The regulator also would prohibit the new LATAM Airlines Group from increasing its number of monthly seats on the Santiago to Sao Paulo route within 15 minutes of slots ceded to competing airlines. Additionally, LAN has been asked to cede four of its flights to Lima to other Chilean airlines. Chile's regulator has also requested that LAN facilitate the entry of non-Chilean airlines into the domestic market.
LAN would have to cede four pairs of daily slots at Sao Paulo's Guarulhos airport to other carriers interested in launching flights or increasing their operations on the Santiago to Sao Paulo route, the TDLC has ruled. The regulator has also asked LAN to facilitate other airlines' access to Sao Paulo's Guarulhos airport and Santiago's Arturo Merino Benitez airport.
LAN or TAM would have to renounce at least one of the two global alliances to which they currently belong, according to the regulator's ruling. The merged airline would also have to end or revise its agreements with airlines that don't participate in the same alliances on some indicated routes.
Passengers flying on other carriers would have to be able to accumulate LATAM frequent flyer miles, according to TDLC guidelines.
The merged airline would not be able to give incentives or commissions to travel agents or distributors to boost sales.

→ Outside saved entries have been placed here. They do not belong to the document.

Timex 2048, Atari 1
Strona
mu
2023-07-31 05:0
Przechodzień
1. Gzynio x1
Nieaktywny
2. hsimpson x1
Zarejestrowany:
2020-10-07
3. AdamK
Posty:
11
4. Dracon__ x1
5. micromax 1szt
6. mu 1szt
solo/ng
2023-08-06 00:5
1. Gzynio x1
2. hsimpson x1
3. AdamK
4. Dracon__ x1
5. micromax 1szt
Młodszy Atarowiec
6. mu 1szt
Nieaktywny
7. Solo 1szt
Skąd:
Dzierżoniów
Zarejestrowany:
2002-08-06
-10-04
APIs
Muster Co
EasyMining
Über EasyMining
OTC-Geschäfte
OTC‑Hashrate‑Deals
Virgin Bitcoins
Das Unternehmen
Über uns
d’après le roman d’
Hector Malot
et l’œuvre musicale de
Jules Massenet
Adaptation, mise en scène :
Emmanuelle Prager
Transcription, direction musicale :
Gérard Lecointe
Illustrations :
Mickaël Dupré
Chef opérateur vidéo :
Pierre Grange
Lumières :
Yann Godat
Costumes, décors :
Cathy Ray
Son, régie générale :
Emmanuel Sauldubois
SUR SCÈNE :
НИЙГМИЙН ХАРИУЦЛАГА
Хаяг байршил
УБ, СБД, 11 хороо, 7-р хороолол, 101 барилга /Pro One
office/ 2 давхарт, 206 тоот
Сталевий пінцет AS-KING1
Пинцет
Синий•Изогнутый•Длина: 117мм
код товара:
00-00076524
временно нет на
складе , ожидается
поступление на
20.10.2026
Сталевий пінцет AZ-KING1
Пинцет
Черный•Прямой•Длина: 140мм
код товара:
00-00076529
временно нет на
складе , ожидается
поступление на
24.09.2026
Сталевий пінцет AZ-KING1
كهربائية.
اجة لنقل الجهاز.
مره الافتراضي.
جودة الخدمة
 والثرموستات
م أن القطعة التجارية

LAN would have to modify its auto-regulation plan according to the TDLC's resolution.
TICKET AND CARGO PRICES
LAN and TAM would not be able to increase cargo prices or ticket fares on the Santiago to Sao Paulo and Santiago to Rio de Janeiro routes until they had ceded four pairs of daily slots at Sao Paulo's Guarulhos airport.
The merged LATAM Airlines would have to maintain at least 12 directly operated return flights to the United States each week from Chile as well as seven direct daily return flights to Europe until it had ceded the four pairs of daily slots at Guarulhos.